Anbieter zum Thema
Wasser ist die natürliche Umgebung für lösliche Proteine sowie integraler Bestandteil ihrer Strukturen und ermöglicht es ihnen, ihre spezifischen Funktionen auszuführen. Jahrelang nahm man an, dass Proteine nur in Wasser oder einem anderen Lösungsmittel funktionieren.
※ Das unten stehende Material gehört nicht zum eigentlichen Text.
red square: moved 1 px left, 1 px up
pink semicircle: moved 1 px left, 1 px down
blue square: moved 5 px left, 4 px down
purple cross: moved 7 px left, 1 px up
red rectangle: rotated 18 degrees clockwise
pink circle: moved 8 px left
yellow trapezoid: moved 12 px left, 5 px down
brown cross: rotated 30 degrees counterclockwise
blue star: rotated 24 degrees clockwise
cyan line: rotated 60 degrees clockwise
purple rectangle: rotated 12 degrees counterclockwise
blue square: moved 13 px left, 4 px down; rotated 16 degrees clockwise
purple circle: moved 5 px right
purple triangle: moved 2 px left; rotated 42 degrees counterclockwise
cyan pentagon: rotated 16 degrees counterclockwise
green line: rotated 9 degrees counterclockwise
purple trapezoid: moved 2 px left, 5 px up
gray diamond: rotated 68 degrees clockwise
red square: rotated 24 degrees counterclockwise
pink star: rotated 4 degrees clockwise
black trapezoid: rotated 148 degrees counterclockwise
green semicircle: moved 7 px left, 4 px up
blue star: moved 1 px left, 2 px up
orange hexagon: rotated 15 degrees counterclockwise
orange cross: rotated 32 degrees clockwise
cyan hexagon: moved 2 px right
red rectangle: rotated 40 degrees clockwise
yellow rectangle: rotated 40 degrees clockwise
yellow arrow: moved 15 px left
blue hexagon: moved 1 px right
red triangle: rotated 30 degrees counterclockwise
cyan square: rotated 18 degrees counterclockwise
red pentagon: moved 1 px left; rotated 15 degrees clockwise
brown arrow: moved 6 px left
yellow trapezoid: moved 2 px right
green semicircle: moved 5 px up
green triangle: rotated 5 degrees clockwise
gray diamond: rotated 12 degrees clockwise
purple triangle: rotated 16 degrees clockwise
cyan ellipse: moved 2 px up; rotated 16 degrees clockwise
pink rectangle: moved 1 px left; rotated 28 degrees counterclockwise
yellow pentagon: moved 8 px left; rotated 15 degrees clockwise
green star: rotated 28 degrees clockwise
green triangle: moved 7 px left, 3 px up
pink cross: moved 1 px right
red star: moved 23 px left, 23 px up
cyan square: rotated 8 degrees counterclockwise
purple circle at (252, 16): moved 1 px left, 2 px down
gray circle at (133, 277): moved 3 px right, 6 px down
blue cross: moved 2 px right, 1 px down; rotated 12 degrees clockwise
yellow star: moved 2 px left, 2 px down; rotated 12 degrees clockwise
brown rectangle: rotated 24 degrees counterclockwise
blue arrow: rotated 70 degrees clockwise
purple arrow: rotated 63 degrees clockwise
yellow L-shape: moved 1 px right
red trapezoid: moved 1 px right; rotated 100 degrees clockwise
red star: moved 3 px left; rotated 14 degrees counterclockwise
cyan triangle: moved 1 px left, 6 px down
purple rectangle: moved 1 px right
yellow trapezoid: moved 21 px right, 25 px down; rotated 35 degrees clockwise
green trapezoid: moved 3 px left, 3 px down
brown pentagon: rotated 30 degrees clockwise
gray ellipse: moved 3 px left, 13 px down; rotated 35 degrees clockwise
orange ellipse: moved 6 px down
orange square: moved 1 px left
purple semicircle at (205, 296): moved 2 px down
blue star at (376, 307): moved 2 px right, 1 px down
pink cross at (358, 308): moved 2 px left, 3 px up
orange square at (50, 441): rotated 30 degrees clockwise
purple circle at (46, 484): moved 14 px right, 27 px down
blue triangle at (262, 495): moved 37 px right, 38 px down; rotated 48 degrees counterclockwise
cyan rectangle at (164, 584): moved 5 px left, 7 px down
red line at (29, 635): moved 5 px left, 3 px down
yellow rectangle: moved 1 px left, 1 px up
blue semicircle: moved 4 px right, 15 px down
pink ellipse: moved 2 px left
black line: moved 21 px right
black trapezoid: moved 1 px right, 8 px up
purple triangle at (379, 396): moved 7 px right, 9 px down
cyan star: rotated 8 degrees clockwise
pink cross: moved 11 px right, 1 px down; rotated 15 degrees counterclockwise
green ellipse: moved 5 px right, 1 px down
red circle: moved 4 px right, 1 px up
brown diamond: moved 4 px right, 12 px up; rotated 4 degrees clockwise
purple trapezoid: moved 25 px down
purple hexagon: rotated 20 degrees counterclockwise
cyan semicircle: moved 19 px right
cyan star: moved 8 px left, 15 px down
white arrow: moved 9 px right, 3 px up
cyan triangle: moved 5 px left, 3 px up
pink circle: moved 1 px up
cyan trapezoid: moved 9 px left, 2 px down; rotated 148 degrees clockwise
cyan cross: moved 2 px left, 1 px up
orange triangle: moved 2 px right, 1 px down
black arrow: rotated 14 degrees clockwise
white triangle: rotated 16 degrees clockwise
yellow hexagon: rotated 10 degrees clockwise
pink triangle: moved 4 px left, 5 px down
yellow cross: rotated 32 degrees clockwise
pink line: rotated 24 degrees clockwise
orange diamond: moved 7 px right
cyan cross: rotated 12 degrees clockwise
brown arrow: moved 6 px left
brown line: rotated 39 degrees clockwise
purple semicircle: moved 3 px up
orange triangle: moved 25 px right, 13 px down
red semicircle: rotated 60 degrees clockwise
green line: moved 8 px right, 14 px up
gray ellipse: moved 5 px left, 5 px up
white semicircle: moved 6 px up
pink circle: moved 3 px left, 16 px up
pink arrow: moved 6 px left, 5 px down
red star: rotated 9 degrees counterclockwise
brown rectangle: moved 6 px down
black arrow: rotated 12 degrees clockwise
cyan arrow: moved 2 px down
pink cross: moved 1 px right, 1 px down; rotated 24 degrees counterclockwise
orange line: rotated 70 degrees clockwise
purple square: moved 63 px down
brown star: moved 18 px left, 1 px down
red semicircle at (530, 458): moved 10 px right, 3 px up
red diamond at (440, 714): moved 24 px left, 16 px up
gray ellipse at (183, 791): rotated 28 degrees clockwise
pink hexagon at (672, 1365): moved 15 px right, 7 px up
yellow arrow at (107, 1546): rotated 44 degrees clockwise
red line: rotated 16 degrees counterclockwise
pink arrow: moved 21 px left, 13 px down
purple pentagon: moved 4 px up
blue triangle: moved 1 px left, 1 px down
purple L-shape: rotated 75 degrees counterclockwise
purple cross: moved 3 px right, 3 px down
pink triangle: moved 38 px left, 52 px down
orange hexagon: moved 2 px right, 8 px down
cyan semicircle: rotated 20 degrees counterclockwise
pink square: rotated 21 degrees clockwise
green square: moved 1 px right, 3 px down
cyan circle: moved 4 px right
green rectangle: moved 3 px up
Im Jahr 2010 wies jedoch das Team aus Bristol nach, dass es durch Aufbringen von Polymerketten auf die Proteinoberfläche möglich war, lösungsmittel- und wasserfreie Myoglobinflüssigkeiten herzustellen, die trotzdem ihre biologische Rolle erfüllen konnten. Wissenschaftler haben nun gezeigt, dass die Proteindynamik die Ursache dafür ist.
Von Polymeren umgebene Myoglobinmoleküle bewegen sich wie in Wasser
Myoglobin tritt in beinahe allen Säugetieren auf und ist für die rote Farbe von rohem Fleisch verantwortlich. Wie bei allen löslichen Proteinen ist seine Oberfläche mit Wassermolekülen bedeckt. Mit dieser Untersuchung wollten Forscher herausfinden, ob sich die Proteinstruktur noch bewegen und weiterhin Sauerstoff binden kann, wenn alles Wasser vollständig entfernt und durch synthetische Moleküle ersetzt wurde.
Das Team untersuchte drei Proben: eine nasse Probe (Protein in Wasser), eine trockene Probe (dehydriertes Protein) und eine trockene Protein-Polymer-Hybrid-Probe, bei der die Wassermoleküle durch synthetisch hergestellte Polyethylen-Polymer-Oberflächenmoleküle auf der Basis von Glykol ersetzt wurden. Mit der sogenannten inkohärenten Neutronenstreuung am Institut Laue-Langevin im französischen Grenoble und am FRMII in Garching sowie des Zentrums für Forschung mit Neutronen in Jülich konnte das Team die Bewegungen im Protein und der Polymeroberfläche getrennt beobachten. Diese Trennung wurde möglich durch eine in einem speziellen Deuterierungslabor am ILL vorgenommene Markierung, bei der entweder die Polymer- oder die Proteinbewegungen dadurch maskiert wurden, dass man Wasserstoff durch sein schwereres Isotop Deuterium ersetzte. Die Forscher fanden heraus, dass sich die von Polymeren umgebenen Myoglobinmoleküle genauso bewegten wie bei der nassen Probe und dass die trockene Probe sehr geringe Beweglichkeit zeigte.
Von biochemischen Gassensoren bis zu neuartigen Wundverbänden
Das Wissen, dass Proteine ohne Wasser funktionieren können, eröffnet vielfältige Anwendungen im täglichen Leben; denn nun ist klar, dass es Alternativen gibt, wenn kein Wasser verfügbar ist. Mögliche Anwendungen sind biochemische Gassensoren, weil Myoglobin Kohlenmonoxidmoleküle binden kann. Eine andere mögliche Anwendung ist die Entwicklung neuer Wundverbände. Bei diesen kann das flüssige Protein entweder intern oder extern zu der Wunde gelangen, um die Ausheilzeit zu verkürzen, indem es dem verletzten Gewebe Sauerstoff oder andere wesentliche Chemikalien zuführt.